Whilst Louis XIV’s cultural policy was based on centralization and monopoly (only the Académie royale de la musique could put on operas and musical performances, only the Comédie-Française could perform tragedies and comedies in French), two other theatres managed to exist and survive for more than a century outside this system of privilège. These were the Comédie-Italienne and the Foire (fairground) theatres, the latter of which were open only for certain periods of the year, during the vast markets of the Saint-Germain Fair (winter) and the Saint-Laurent Fair (summer).

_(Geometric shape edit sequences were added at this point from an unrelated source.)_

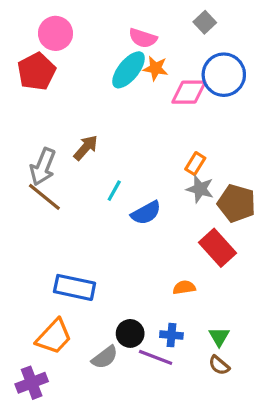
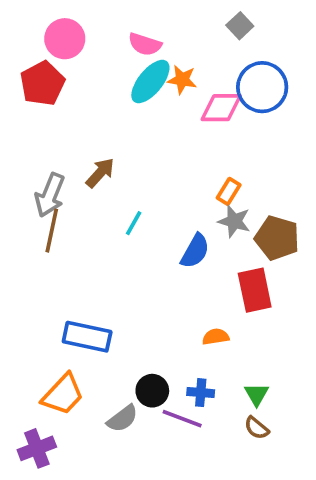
pink semicircle: (143, 38) -> (145, 44), moved
brown line: (44, 197) -> (52, 231), turned 63
blue semicircle: (146, 213) -> (195, 251), moved, turned -32
red rectangle: (217, 248) -> (255, 290), turned 30

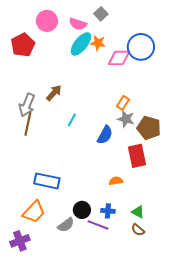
gray square: (240, 26) -> (101, 14), moved
pink circle: (65, 39) -> (47, 21), moved
green triangle: (257, 394) -> (138, 212), turned -32

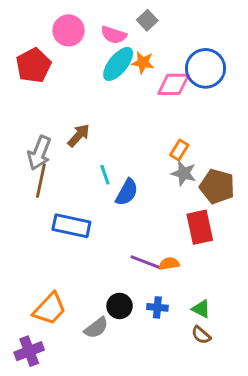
cyan line: (72, 120) -> (105, 175), turned -48
blue semicircle: (105, 135) -> (127, 192), moved
blue rectangle: (47, 181) -> (71, 226), moved
purple line: (98, 225) -> (146, 262), moved

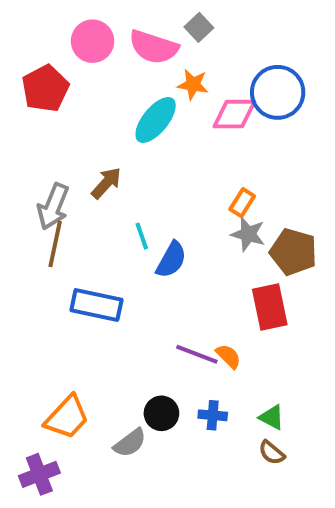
pink semicircle: (114, 35) -> (154, 47), size x1.4
cyan ellipse: (118, 64) -> (156, 120), moved
orange semicircle: (169, 264) -> (228, 356), turned 54

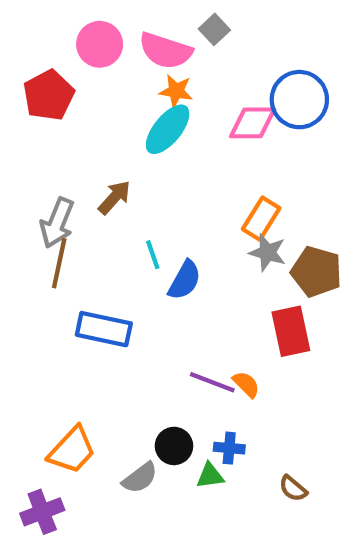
orange star: (193, 84) -> (176, 91), moved
orange rectangle: (242, 203) -> (261, 219), size x1.4
green triangle: (272, 417) -> (210, 476), moved, turned -36

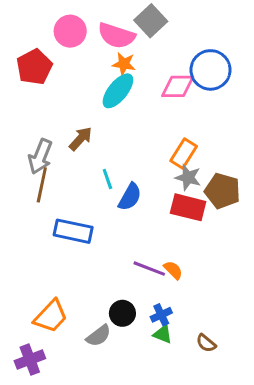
gray square: (214, 29) -> (151, 21), size x1.5
red rectangle: (291, 331) -> (188, 207), moved, turned -64
blue cross: (229, 448) -> (161, 315), turned -30
green triangle: (210, 476) -> (163, 334), moved, turned 30

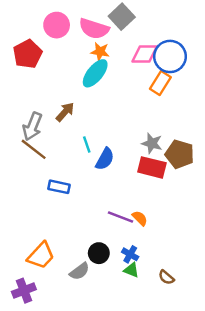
pink diamond: (178, 86) -> (145, 54), moved
orange rectangle: (184, 154) -> (160, 83), moved
brown line: (42, 185) -> (34, 149), turned -64
blue rectangle: (73, 231) -> (59, 187), size x0.7
blue cross: (161, 315) -> (130, 254), turned -35

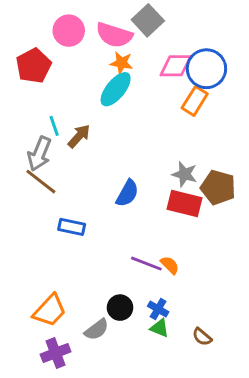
cyan line: (87, 145) -> (54, 126), moved
purple cross: (24, 291) -> (56, 353), moved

Under the watchful jealousy of the two privileged theatres, the Comédie-Italienne and the Foire would suffer major crises, constant legal suits, expulsions, and destructions. Traditionally, very little space has been made for these theatres in literary history, which has instead preferred to celebrate Comédie-Française classics such as Voltaire and Beaumarchais, and minimise all that Marivaux owed to the Comédie-Italienne (forgetting too that Molière performed in alternation with the Italians at the Hôtel de Bourgogne, frequently taking inspiration from them). As for the fairground theatres, they have yet to be accorded their own chapter in a school textbook. However, they are an integral part of French dramatic patrimony, and demonstrate an extraordinary inventiveness in the face of constraints, generating new dramatic forms (plays in which the lines appear on placards, monologues split between several actors, pantomimes, comic opera, etc) that will survive across the centuries, in forms ranging from operetta to karaoke. These fairground theatres, as well as many elements of the Comédie-Italienne, have been under-studied in comparison to the two more prestigious stages of the Comédie-Française and the Operaboth for political and ideological reasons (they were often accused of subversion) and for material reasons (archival manuscript sourcesthat are often widely dispersed, lost music, hundreds of unedited plays etc.).Our project will be based in the first instance on a mass of untapped and unpublished resources: 30,000 pages of registers, notarized agreements, minutes and unpublished operas-comiques and comedies.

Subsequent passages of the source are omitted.